Looking for Antinous in Marguerite Yourcenar's 'Memoirs of Hadrian'
Nigel Saint

19 July 2006

In the cult of Antinoüs respected in private at the Villa, Yourcenar’s Hadrian is for extended periods unable to escape from the unsettling vision of repeated doubles and elusive essences: the statues at Hadrian’s Villa were cold simulacra, repetitive images, ghostly white figures. Hadrian has been entranced by the images in his search for Antinoüs and he struggles to control them: ‘I had cast a spell over stones which, in their turn, had spellbound me; nevermore would I escape from their cold and silence, henceforth closer to me than the warmth and voices of the living’ (230).
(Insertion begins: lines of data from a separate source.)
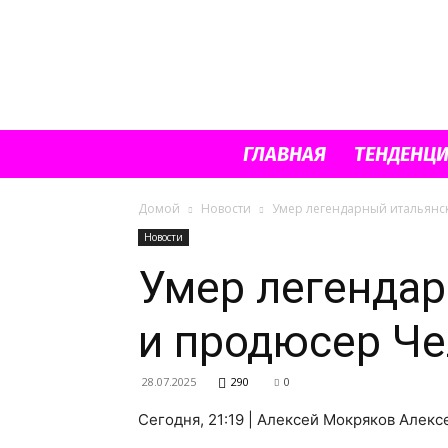
ГЛАВНАЯ
ТЕНДЕНЦ
Домой
Новости
Умер легендарный итальянс
Новости
Умер легендар
и продюсер Че
28.07.2025
290
0
Сегодня, 21:19 | Алексей Мокряков Алекс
Unsatisfied, he orders another statue that is a better likeness. As it was in the sculpted life of Antinoüs, so it is in the statues commemorating him. In search of the essential form of Antinoüs, Hadrian is comparable to Michelangelo in Yourcenar’s 1931 text ‘Sistine’. The artist ponders his statue of a dead friend: ‘His beauty, which so many thoughts and gestures had, while he lived, fragmented into expressions or movements became more intact, absolute, eternal: one would have said that he had composed his body before leaving it’. In the practice of his private cult of worship for Antinoüs, Hadrian is caught by the cold gaze from the repetitive representations. This repetition, according to Lacan, belies any attempted mastery and instead reveals the radical vacillation of the subject. Hadrian’s criticisms of colossal Egyptian statues can be read an ironic parallel to his own encouragement of colossal statues of Antinous, in the passage cited in the Henry Moore Institute exhibition catalogue: ‘I wanted those images to be enormous, like a face seen at close range, tall and solemn figures, like visions and apparitions in a terrifying dream, and as overwhelming as the memory itself has remained’ (132).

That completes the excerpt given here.